[Your goal]: Go through the data below line by line and count those containing the word "cada". Reply with the count only.
== == ==
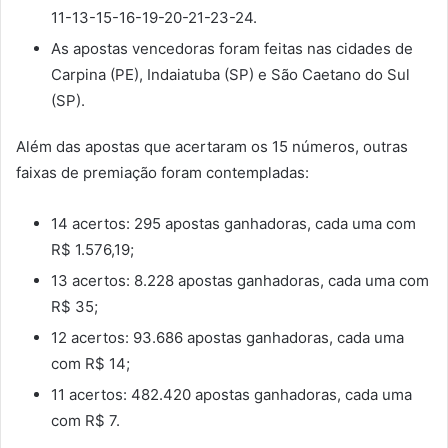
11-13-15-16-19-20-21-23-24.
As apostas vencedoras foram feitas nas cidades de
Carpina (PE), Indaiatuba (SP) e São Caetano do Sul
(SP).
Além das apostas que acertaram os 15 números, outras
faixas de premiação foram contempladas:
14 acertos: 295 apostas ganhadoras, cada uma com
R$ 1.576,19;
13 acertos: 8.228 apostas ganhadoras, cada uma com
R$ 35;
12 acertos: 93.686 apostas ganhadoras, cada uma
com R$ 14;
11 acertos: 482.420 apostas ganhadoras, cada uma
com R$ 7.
== == ==
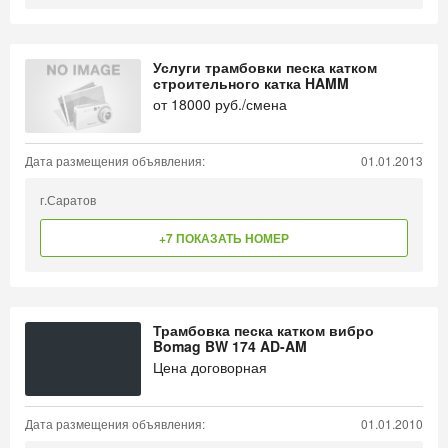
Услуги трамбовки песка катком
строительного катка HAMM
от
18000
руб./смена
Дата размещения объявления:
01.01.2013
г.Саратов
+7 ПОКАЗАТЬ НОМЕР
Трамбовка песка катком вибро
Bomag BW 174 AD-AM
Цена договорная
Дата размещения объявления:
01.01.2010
== == ==
[Exercise response]: 4